[[ Record set, beginning ]]
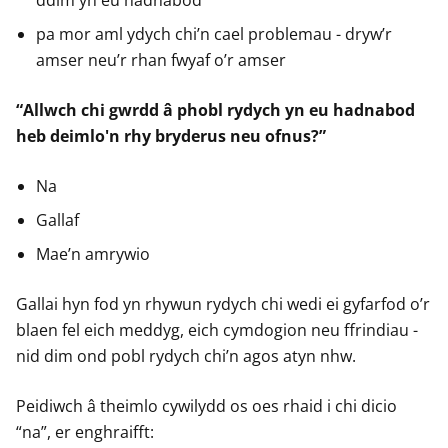
ddim yn eu hadnabod
pa mor aml ydych chi’n cael problemau - dryw’r
amser neu’r rhan fwyaf o’r amser
“Allwch chi gwrdd â phobl rydych yn eu hadnabod
heb deimlo'n rhy bryderus neu ofnus?”
Na
Gallaf
Mae’n amrywio
Gallai hyn fod yn rhywun rydych chi wedi ei gyfarfod o’r
blaen fel eich meddyg, eich cymdogion neu ffrindiau -
nid dim ond pobl rydych chi’n agos atyn nhw.
Peidiwch â theimlo cywilydd os oes rhaid i chi dicio
“na”, er enghraifft:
[[ Record set, end ]]
• What is required:
Each entry above should be written out verbatim, minus its pictures.

• Answer to this exercise:
ddim yn eu hadnabod
pa mor aml ydych chi’n cael problemau - dryw’r
amser neu’r rhan fwyaf o’r amser
“Allwch chi gwrdd â phobl rydych yn eu hadnabod
heb deimlo'n rhy bryderus neu ofnus?”
Na
Gallaf
Mae’n amrywio
Gallai hyn fod yn rhywun rydych chi wedi ei gyfarfod o’r
blaen fel eich meddyg, eich cymdogion neu ffrindiau -
nid dim ond pobl rydych chi’n agos atyn nhw.
Peidiwch â theimlo cywilydd os oes rhaid i chi dicio
“na”, er enghraifft:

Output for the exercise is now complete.